→ **MATERIAL SHOWN**

══════════════════════════════

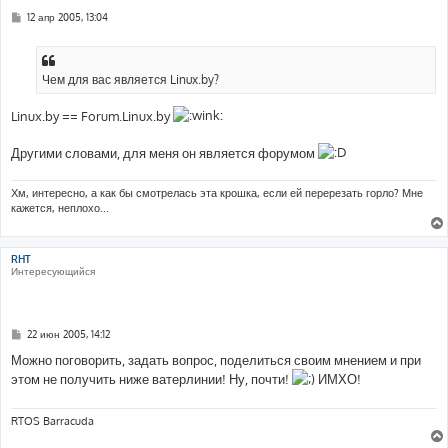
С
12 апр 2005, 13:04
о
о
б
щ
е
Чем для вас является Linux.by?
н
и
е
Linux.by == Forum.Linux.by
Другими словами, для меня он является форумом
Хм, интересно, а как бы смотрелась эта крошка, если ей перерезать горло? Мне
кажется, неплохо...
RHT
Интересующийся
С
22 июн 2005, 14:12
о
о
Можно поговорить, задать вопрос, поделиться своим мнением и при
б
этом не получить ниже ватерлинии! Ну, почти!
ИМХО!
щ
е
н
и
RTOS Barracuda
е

══════════════════════════════

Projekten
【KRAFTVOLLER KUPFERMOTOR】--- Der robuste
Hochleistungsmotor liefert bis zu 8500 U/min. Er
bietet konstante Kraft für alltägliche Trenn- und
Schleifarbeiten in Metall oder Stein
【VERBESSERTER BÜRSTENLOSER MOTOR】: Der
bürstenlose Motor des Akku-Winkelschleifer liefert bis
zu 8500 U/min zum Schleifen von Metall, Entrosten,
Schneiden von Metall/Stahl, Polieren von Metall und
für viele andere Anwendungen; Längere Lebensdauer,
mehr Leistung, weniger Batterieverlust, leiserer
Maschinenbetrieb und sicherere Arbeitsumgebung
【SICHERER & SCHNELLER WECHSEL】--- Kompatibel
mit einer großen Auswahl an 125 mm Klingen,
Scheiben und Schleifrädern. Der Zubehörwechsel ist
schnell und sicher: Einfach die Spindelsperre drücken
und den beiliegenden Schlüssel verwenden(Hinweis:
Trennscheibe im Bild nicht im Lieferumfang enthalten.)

══════════════════════════════

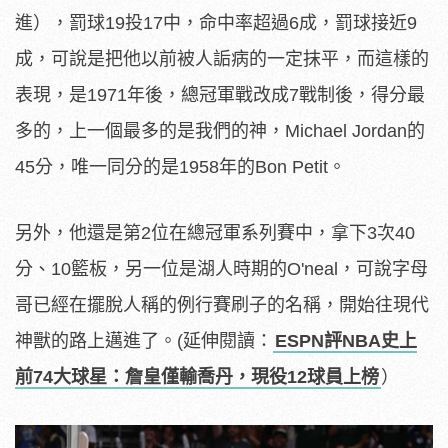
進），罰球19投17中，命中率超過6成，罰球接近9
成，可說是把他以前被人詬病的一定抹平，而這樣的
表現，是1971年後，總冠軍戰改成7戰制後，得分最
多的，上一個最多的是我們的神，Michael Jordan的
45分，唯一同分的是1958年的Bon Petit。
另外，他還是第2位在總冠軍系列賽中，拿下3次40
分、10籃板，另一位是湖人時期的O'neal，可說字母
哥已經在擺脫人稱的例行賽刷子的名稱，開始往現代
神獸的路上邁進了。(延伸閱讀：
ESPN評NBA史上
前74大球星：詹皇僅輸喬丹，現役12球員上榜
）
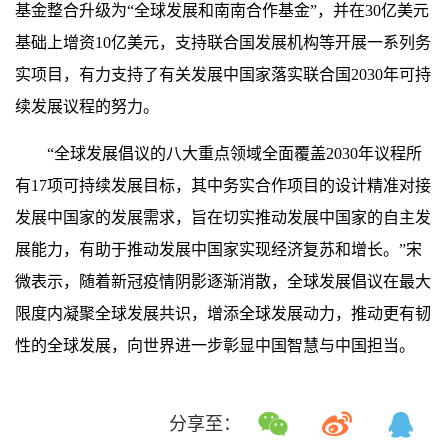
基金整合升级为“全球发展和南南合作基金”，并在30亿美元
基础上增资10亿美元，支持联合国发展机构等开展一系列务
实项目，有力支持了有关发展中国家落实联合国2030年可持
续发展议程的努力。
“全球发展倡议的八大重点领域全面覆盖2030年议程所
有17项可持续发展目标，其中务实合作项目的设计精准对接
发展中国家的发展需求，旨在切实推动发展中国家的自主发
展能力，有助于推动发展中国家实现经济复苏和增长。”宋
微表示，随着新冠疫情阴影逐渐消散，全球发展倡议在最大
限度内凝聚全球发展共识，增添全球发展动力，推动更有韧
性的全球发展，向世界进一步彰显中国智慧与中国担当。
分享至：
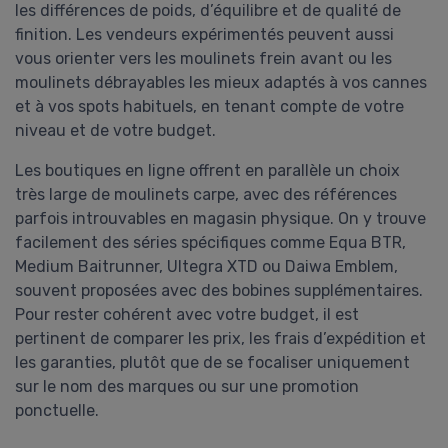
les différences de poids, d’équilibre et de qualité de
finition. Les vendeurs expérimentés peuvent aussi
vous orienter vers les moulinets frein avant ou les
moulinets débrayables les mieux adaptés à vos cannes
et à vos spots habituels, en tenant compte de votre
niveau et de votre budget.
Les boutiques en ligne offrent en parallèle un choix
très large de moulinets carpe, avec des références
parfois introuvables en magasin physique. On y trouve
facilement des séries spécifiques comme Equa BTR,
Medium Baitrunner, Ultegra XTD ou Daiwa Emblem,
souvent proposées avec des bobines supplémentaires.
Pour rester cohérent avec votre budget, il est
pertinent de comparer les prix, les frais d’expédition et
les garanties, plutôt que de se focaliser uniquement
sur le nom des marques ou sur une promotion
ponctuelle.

══════════════════════════════

Repeat word for word the lines above that run from the line containing "und den beiliegenden" through the line containing "Trennscheibe im Bild", both ends included, and nothing else.

→ **WORKED SOLUTION**
und den beiliegenden Schlüssel verwenden(Hinweis:
Trennscheibe im Bild nicht im Lieferumfang enthalten.)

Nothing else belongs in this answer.